Lake Tahoe, located at an elevation of over 6,000 feet, is the largest Alpine lake in North America and is over 1,500 feet deep. The lake, part of a basin surrounded by higher mountains, is filled by snowmelt and rain running down from the mountains through over 60 creeks. In early June, thousands of fish would swim from the deep lake up the creeks to spawn. There were so many fish that the people waded into the water with baskets and tossed the fish onto shore to be cleaned, and placed on racks to dry, according to tribal history. "At the height of the spawning, fishing continued into the night by torchlight. The fires created just enough light to reflect off the silvery back of the fish so the people could keep working. The runs lasted for about two weeks, in which large amounts of fish were eaten and prepared for use later in the year. Large fresh fish were wrapped in sunflower leaves and placed under the coals, and smaller fish were cooked in coarsely woven baskets with coals or hot rocks." Fish were also dried or smoked to be eaten later in the year as jerky, boiled, or pounded and added to other foods.
The shores of Lake Tahoe rounded out the tribal diet as a gathering place for wild species of berries, rhubarb, cattail, sunflowers, onions, mustard, spinach, turnips and celery. The staples of the Washoe in the winter were pine nuts and acorns, which were collected and dried in the fall.

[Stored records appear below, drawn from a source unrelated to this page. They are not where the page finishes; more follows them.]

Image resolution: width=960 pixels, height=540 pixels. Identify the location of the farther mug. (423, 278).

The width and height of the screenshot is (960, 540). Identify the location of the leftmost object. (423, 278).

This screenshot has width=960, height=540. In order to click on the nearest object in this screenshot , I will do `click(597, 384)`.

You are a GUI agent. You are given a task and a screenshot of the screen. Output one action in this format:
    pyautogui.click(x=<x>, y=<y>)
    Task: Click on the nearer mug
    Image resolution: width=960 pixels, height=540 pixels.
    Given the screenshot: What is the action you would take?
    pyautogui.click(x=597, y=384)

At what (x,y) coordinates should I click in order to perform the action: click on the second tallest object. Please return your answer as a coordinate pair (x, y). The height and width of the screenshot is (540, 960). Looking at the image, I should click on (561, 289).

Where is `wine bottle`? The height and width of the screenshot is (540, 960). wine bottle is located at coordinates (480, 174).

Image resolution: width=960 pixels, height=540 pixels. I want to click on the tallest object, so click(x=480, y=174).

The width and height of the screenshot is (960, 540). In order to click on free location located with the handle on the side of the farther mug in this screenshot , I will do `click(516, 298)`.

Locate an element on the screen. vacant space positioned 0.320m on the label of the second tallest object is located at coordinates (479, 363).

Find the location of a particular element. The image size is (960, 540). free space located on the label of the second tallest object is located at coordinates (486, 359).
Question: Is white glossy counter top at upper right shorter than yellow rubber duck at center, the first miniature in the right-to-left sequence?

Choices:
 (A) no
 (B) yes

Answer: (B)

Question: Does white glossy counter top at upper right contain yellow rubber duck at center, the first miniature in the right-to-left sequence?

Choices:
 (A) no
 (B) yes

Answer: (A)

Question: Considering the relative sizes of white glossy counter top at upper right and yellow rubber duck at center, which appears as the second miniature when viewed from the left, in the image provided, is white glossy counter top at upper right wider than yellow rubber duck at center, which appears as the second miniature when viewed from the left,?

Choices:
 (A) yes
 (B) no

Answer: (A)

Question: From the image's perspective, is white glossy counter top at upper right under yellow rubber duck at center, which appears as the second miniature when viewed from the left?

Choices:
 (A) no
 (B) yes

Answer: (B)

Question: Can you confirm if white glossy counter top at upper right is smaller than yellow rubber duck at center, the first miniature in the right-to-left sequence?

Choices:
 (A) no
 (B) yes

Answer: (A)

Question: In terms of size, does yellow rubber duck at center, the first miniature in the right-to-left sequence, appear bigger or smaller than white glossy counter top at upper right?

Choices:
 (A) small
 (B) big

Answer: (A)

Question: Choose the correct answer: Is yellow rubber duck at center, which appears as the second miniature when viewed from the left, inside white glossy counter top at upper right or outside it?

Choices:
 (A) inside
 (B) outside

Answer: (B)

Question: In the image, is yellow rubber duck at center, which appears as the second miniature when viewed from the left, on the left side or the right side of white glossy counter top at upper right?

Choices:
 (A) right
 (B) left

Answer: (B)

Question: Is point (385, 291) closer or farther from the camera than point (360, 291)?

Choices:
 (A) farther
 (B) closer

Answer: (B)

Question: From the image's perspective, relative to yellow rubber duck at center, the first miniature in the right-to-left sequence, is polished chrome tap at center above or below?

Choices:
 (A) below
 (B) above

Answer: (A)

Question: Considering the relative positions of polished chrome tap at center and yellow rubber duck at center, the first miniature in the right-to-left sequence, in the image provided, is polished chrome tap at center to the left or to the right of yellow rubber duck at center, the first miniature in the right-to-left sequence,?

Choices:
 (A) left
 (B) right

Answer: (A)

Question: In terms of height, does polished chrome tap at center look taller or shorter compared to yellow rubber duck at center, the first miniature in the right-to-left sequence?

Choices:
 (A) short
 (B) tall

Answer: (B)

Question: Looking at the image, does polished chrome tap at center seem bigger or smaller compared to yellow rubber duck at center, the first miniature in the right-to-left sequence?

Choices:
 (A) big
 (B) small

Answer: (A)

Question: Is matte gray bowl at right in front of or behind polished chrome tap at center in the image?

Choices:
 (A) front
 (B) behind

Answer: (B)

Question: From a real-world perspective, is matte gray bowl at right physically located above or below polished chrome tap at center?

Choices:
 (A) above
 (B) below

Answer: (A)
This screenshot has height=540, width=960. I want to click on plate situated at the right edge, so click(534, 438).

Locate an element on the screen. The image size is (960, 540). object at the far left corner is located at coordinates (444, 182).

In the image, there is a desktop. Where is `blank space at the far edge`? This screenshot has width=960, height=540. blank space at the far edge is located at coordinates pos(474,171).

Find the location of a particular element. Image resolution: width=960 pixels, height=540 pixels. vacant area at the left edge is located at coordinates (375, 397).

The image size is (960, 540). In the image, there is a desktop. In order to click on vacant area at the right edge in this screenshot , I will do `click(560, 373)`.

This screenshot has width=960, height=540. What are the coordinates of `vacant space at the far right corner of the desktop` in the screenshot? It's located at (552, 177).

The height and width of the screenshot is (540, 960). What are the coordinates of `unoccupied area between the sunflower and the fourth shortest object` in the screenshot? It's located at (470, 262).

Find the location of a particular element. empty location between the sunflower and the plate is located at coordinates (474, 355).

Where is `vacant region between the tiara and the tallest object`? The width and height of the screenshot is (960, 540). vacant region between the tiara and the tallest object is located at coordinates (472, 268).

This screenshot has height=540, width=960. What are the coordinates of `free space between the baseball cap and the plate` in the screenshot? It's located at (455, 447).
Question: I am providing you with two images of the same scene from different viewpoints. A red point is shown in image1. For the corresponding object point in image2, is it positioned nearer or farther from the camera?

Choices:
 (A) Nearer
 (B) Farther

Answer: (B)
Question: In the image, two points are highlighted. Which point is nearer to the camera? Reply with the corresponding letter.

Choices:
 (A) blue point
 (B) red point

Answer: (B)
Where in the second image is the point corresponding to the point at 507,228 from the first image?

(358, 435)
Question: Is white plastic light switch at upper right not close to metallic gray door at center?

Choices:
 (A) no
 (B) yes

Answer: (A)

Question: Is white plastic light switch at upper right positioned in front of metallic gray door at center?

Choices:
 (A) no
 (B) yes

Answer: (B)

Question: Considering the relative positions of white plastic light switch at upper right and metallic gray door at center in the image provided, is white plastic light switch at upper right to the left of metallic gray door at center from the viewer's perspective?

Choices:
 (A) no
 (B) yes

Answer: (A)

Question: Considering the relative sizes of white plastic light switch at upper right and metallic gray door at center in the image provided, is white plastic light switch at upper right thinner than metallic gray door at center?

Legend has it that creatures with special powers inhabit the Washoe territory. Cave Rock on the eastern shore of Lake Tahoe is the home of "Water Babies." These creatures lived in all bodies of water, and they could alternatively be a bad or good omen. Washoe healers visited the Water Babies at Cave Rock to renew their mystical powers and pay their respects. For the tribal members who neglected their duties, they risked being visited by a man-eating giant, that lived close to Cave Rock.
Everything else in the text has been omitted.